Tecomaria capensis

Botanical Name: Tecomaria  capensis (Thunb.) Spach

Synonym:                       Tecoma capensis (Thunb) Lindley

Common Name:          Cape Honeysuckle

Plant Family:                Bignoniaceae

Origin:                             Southern Africa

References:                   Joffe p.210, Coates Palgrave p.1007, Venter p.58. S.A. No. 673.1, Zimb. No. -.

Description:  A straggly many stemmed semi woody evergreen shrub which climbs all over itself, spreading by using its side branches which take root expanding the colony. A plant of evergreen forest and streams.
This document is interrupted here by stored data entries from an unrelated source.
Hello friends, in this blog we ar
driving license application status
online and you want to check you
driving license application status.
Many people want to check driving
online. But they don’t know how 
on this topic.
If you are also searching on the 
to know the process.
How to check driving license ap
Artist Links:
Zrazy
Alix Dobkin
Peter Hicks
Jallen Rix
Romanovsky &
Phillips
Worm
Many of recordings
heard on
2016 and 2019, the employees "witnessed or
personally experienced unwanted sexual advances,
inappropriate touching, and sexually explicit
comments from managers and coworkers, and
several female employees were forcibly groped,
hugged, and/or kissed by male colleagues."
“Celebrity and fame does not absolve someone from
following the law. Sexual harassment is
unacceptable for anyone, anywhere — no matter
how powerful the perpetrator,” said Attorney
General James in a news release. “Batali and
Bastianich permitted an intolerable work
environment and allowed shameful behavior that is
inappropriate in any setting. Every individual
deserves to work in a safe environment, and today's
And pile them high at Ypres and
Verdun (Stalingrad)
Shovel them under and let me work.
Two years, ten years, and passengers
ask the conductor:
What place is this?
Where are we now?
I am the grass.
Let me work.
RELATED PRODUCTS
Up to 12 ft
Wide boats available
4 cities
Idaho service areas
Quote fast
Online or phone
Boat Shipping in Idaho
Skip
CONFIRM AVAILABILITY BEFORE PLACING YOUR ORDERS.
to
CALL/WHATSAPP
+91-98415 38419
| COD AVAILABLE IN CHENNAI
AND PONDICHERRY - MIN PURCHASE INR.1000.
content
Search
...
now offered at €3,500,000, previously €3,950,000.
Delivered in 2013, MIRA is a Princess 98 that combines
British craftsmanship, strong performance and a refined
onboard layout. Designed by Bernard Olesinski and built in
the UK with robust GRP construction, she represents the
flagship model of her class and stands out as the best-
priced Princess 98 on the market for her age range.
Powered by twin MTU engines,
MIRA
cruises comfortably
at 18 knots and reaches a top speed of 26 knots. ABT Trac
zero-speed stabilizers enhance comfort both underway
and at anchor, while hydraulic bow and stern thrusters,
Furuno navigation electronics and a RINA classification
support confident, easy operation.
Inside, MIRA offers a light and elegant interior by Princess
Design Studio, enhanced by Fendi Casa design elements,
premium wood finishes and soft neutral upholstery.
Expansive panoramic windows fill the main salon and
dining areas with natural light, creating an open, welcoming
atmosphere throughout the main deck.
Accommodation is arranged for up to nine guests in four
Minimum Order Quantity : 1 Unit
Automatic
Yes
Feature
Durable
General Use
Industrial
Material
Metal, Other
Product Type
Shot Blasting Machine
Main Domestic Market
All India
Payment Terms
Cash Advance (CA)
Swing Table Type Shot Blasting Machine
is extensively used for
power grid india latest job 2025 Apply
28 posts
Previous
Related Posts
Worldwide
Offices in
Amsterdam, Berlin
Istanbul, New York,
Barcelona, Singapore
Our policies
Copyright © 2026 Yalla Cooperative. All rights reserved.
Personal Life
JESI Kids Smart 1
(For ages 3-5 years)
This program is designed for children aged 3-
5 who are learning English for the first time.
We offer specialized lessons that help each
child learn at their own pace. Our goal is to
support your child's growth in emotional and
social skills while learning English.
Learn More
There are many different color variants (pale pink salon, dark fiery red), which have a more compact and less straggly growth. The most common orange variant is fast growing about 1m per annum and flowers most of the year if watered. The T. lutea is more compact and bears lemon yellow flowers.

Features of Particular Interest:  Bright orange, yellow or salmon pink tubular and asymmetrical flowers. It flowers nearly all the year but mostly spring and summer, but ours has flowered all through the winter. It has glossy leaves.

Height and Spread:  3m x 5m.

Periods of Interest:

Leaf:  All year round.

Flowering:  All year round.

Fruiting:  October to March.


Soil and Moisture:  Requires some water for full impact. It should be planted in the full sun, and is hardy but may become deciduous in harsh conditions.

Aspect:  Prefers open, sunny sites.

Hardiness:  Fairly hardy but prefers damp conditions.

Maintenance and Pruning:  Must be pruned several times a year and cut right back every two years when older. Pruning stimulates flowering.

Propagation:  Easily from seed easily or hard wood cutting in the spring.

Problems and Drawbacks:  It can become untidy if not clipped.

Use and Associated Planting:  T. capensis is a very ornamental plant. It is excellent for hedging if kept cut, and screening on boundaries.  Also for stabilizing steep banks, the sprawling T. capensis is attractive and effective (e.g. on edge of roads). Useful in the shrubbery and as a background plant. Does not have an aggressive root system.

Notes: Attracts sunbirds, the darker the red of the flowers the more sun bids it attracts.